5. Short showers, intense dishwashers

Changing washing and hygiene habits can also help you save energy at home and achieve that goal of living a more sustainable life, while being able to get more for your money.

In this section, the two tips we offer are beneficial in virtually every respect.

For example, using a dishwasher instead of washing dishes by hand saves 30 litres of water per day, according to data from the Canal de Isabel II. It's so easy to save energy and money and forget about a household task, only advantages.

In the same way, doing without a bathtub and changing it for a shower to avoid taking a bath is another way of saving little by little.

And this is the key to making the money you spend on energy go further: changing as many habits as possible so the final impact involves a substantial amount.

Each minute under the shower uses between 8 and 15 litres of water, a scarce resource that also costs money. We make this recommendation so you can learn how to save water at home.

6. The kitchen, an ideal battleground for saving energy

The kitchen is the starting point for saving energy at home. Many people will find it difficult to change their habits here, as culinary tastes are quite a different matter.

Having said this, we can give you some basic tips that generally work well and will enable you to reduce the energy you use when cooking.

  • Cook several dishes at once. If you are going to prepare several meals for the week, if you use all the hobs the heat from one will help the other. This may only be a few cents per dish, but little by little you save energy every day you cook and this is a saving that otherwise you would lose. And if you really have to cook, then better to do it all at once.
  • Cook several portions. In the same way, it is advisable to cook several portions at once, because the cost in energy of preparing, for example, two portions of macaroni is just about the same as for preparing one portion, so you make a 2x1 saving. Everybody has taken bowls from their grandparents' or parents' house thanks to this energy saving technique of cooking for lots of people.
  • Give priority to meals that require little energy. A large number of fruits, greens, vegetables, nuts and legumes require zero or almost zero energy consumption when preparing cold or warm dishes; unlike things like meat and fish, or pre-cooked food. Healthier food, saving energy and more money in your account, you could not ask for more.

 

7. Make the most of sunlight

One of the keys to saving traditional energy is to replace incandescent bulbs with LED lights. These lights are so efficient that there is very little room for saving energy.

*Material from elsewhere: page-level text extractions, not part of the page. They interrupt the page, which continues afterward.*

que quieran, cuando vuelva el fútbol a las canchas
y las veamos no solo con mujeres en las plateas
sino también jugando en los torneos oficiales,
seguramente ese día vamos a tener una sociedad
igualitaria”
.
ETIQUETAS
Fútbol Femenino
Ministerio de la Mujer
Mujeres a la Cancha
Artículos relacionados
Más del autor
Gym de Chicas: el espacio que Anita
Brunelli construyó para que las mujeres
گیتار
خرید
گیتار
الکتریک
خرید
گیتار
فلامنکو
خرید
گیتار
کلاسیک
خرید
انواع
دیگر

If you would like to know more about how to save electricity at home, we recommend this blog with 5 interesting tips to achieve greater energy efficiency in the lighting for your home.

However, you can still save on lighting by making the best use of sunlight.  Even though we know that lighting only represents 4% of energy consumption in the average household in Spain. Good use of natural light can be an important way of saving energy in everyday life.

 

7.1 The Sun is not always an ally when saving energy

Now it appears that natural light does not always help save energy at home. This may be confusing. There is an explanation for everything, you will see.

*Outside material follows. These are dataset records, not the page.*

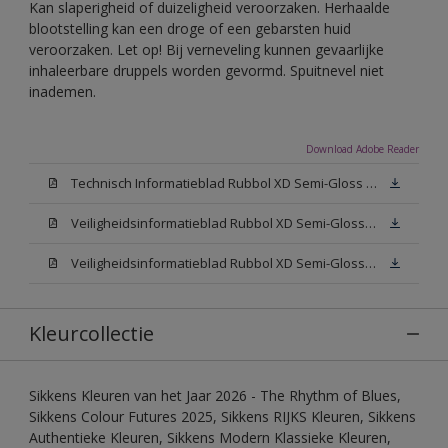
Kan slaperigheid of duizeligheid veroorzaken. Herhaalde
blootstelling kan een droge of een gebarsten huid
veroorzaken. Let op! Bij verneveling kunnen gevaarlijke
inhaleerbare druppels worden gevormd. Spuitnevel niet
inademen.
Download Adobe Reader
Technisch Informatieblad Rubbol XD Semi-Gloss (PDF)
Veiligheidsinformatieblad Rubbol XD Semi-Gloss White W05 (MSDS)
Veiligheidsinformatieblad Rubbol XD Semi-Gloss N00 (MSDS)
Kleurcollectie
Sikkens Kleuren van het Jaar 2026 - The Rhythm of Blues,
Sikkens Colour Futures 2025, Sikkens RIJKS Kleuren, Sikkens
Authentieke Kleuren, Sikkens Modern Klassieke Kleuren,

If you remember at the beginning of the article when speaking about how much energy is used by households in Spain, there were two key data:

  • 50% in air-conditioning (hot and cold).
  • 4% in lighting.

That is why in summer, instead of helping you to save energy at home, sunlight may make you use more.

We are not saying you should live in the dark, but if when it is hottest you close the doors and blinds, you will use less energy to cool the house and this will be more efficient. You may need to switch the light on occasionally instead of letting in the heat.

Also, if you are going out for a few hours during the day, you can leave all the blinds virtually closed. When you come home from work, the house will be cooler and it will cost less to cool it down using the air-conditioning or fans. Sometimes protecting the house from sunlight can be very beneficial when it comes to saving energy. 

 

Can life be the same using less and saving energy?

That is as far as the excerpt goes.